Sans réfléchir, je saisis mon jean qui traînait par terre et l’enfilai sans prendre la peine de mettre un slip, puis je choisis rapidement un tee-shirt en coton, celui qui moulait si bien mes épaules. Rien qu’à l’idée de le revoir, je sentais déjà ma queue toute émoustillée contre l’étoffe rêche de mon pantalon. Après avoir chaussé mes pieds nus de ma paire de runnings, je m’empressai de quitter l’appartement sans me préoccuper de mes cheveux mouillés.
Après dix minutes de marche sous une chaleur écrasante, j’atteignis enfin le terrain de foot sur lequel je vis à ma grande surprise deux équipes se battre en duel.
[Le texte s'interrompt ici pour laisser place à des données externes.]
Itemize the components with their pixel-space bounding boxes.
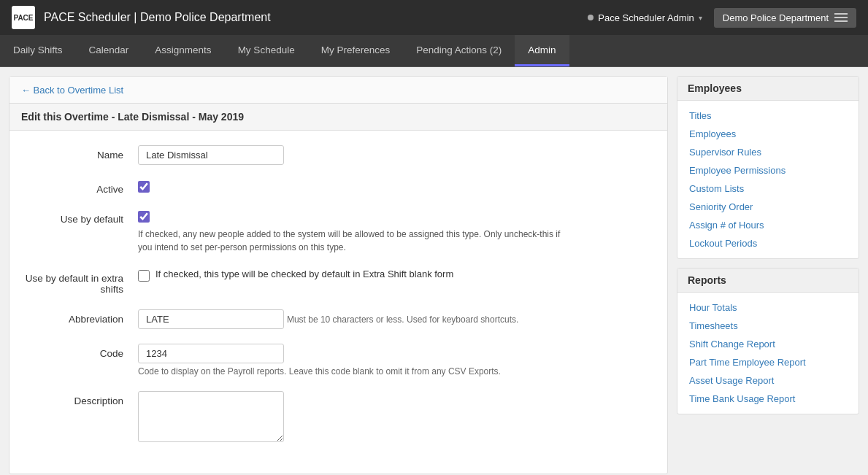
use-by-default-label: Use by default <box>21 209 138 225</box>
left-content: ← Back to Overtime List Edit this Overti… <box>9 76 668 474</box>
active-checkbox[interactable] <box>138 181 150 193</box>
sidebar-link-part-time-report[interactable]: Part Time Employee Report <box>677 353 859 371</box>
sidebar-link-supervisor-rules[interactable]: Supervisor Rules <box>677 143 859 161</box>
abbreviation-input[interactable] <box>138 309 284 329</box>
abbreviation-help: Must be 10 characters or less. Used for … <box>287 314 518 325</box>
name-label: Name <box>21 145 138 161</box>
nav-assignments[interactable]: Assignments <box>142 35 224 66</box>
header-right: Pace Scheduler Admin ▾ Demo Police Depar… <box>588 8 856 28</box>
description-control <box>138 391 656 444</box>
employees-links: Titles Employees Supervisor Rules Employ… <box>677 101 859 258</box>
header-left: PACE PACE Scheduler | Demo Police Depart… <box>12 6 271 29</box>
back-link-bar: ← Back to Overtime List <box>9 77 667 104</box>
reports-links: Hour Totals Timesheets Shift Change Repo… <box>677 293 859 414</box>
use-by-default-control: If checked, any new people added to the … <box>138 209 656 254</box>
employees-section-header: Employees <box>677 77 859 101</box>
department-button[interactable]: Demo Police Department <box>714 8 856 28</box>
name-control <box>138 145 656 165</box>
sidebar-link-timesheets[interactable]: Timesheets <box>677 317 859 335</box>
code-control: Code to display on the Payroll reports. … <box>138 344 656 376</box>
form-row-name: Name <box>21 145 656 165</box>
sidebar-link-lockout-periods[interactable]: Lockout Periods <box>677 234 859 252</box>
form-row-use-by-default: Use by default If checked, any new peopl… <box>21 209 656 254</box>
nav-bar: Daily Shifts Calendar Assignments My Sch… <box>0 35 868 67</box>
reports-section: Reports Hour Totals Timesheets Shift Cha… <box>677 268 859 414</box>
extra-shifts-label: Use by default in extra shifts <box>21 269 138 295</box>
code-input[interactable] <box>138 344 284 363</box>
reports-section-header: Reports <box>677 269 859 293</box>
active-label: Active <box>21 179 138 195</box>
user-info[interactable]: Pace Scheduler Admin ▾ <box>588 12 702 23</box>
form-area: Name Active Use by default If checked, a… <box>9 131 667 474</box>
app-title: PACE Scheduler | Demo Police Department <box>44 11 271 24</box>
nav-my-preferences[interactable]: My Preferences <box>308 35 404 66</box>
extra-shifts-control: If checked, this type will be checked by… <box>138 269 656 282</box>
description-label: Description <box>21 391 138 406</box>
hamburger-icon <box>834 13 848 22</box>
sidebar-link-employees[interactable]: Employees <box>677 125 859 143</box>
sidebar-link-seniority-order[interactable]: Seniority Order <box>677 198 859 216</box>
sidebar-link-asset-usage-report[interactable]: Asset Usage Report <box>677 371 859 390</box>
nav-calendar[interactable]: Calendar <box>76 35 142 66</box>
back-link[interactable]: ← Back to Overtime List <box>21 85 123 96</box>
extra-shifts-checkbox[interactable] <box>138 270 150 282</box>
user-label: Pace Scheduler Admin <box>598 12 694 23</box>
description-input[interactable] <box>138 391 284 442</box>
edit-title-bar: Edit this Overtime - Late Dismissal - Ma… <box>9 104 667 131</box>
right-sidebar: Employees Titles Employees Supervisor Ru… <box>677 76 859 474</box>
nav-my-schedule[interactable]: My Schedule <box>225 35 308 66</box>
abbreviation-label: Abbreviation <box>21 309 138 325</box>
employees-section: Employees Titles Employees Supervisor Ru… <box>677 76 859 259</box>
active-control <box>138 179 656 195</box>
form-row-active: Active <box>21 179 656 195</box>
edit-title: Edit this Overtime - Late Dismissal - Ma… <box>21 111 244 123</box>
sidebar-link-shift-change-report[interactable]: Shift Change Report <box>677 335 859 353</box>
sidebar-link-time-bank-report[interactable]: Time Bank Usage Report <box>677 390 859 408</box>
use-by-default-checkbox[interactable] <box>138 211 150 223</box>
use-by-default-help: If checked, any new people added to the … <box>138 228 576 254</box>
abbreviation-control: Must be 10 characters or less. Used for … <box>138 309 656 329</box>
form-row-extra-shifts: Use by default in extra shifts If checke… <box>21 269 656 295</box>
code-help: Code to display on the Payroll reports. … <box>138 366 656 376</box>
sidebar-link-employee-permissions[interactable]: Employee Permissions <box>677 161 859 179</box>
top-header: PACE PACE Scheduler | Demo Police Depart… <box>0 0 868 35</box>
logo-text: PACE <box>13 14 33 22</box>
extra-shifts-checkbox-row: If checked, this type will be checked by… <box>138 269 656 282</box>
user-dropdown-icon: ▾ <box>699 14 702 22</box>
sidebar-link-custom-lists[interactable]: Custom Lists <box>677 179 859 198</box>
form-row-description: Description <box>21 391 656 444</box>
name-input[interactable] <box>138 145 284 165</box>
nav-daily-shifts[interactable]: Daily Shifts <box>0 35 76 66</box>
main-layout: ← Back to Overtime List Edit this Overti… <box>0 67 868 475</box>
sidebar-link-assign-hours[interactable]: Assign # of Hours <box>677 216 859 234</box>
department-label: Demo Police Department <box>723 12 829 23</box>
nav-admin[interactable]: Admin <box>515 35 569 66</box>
form-row-code: Code Code to display on the Payroll repo… <box>21 344 656 376</box>
nav-pending-actions[interactable]: Pending Actions (2) <box>403 35 515 66</box>
sidebar-link-hour-totals[interactable]: Hour Totals <box>677 298 859 317</box>
logo: PACE <box>12 6 35 29</box>
code-label: Code <box>21 344 138 359</box>
extra-shifts-help: If checked, this type will be checked by… <box>155 269 453 279</box>
user-status-dot <box>588 15 594 20</box>
form-row-abbreviation: Abbreviation Must be 10 characters or le… <box>21 309 656 329</box>
sidebar-link-titles[interactable]: Titles <box>677 107 859 125</box>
Je cherchai alors Naïm du regard et le trouvai assis dans les tribunes. Ce jour-là, il ne portait pas de veste, mais seulement un léger débardeur qui mettait en relief ses larges pectoraux tout en découvrant ses volumineux biceps. Décidément, sa carrure de boxeur me faisait à chaque fois le même effet. Il me repéra également de loin, et se dirigea alors discrètement vers le bâtiment adjacent au terrain dans lequel se trouvaient les vestiaires et les chiottes.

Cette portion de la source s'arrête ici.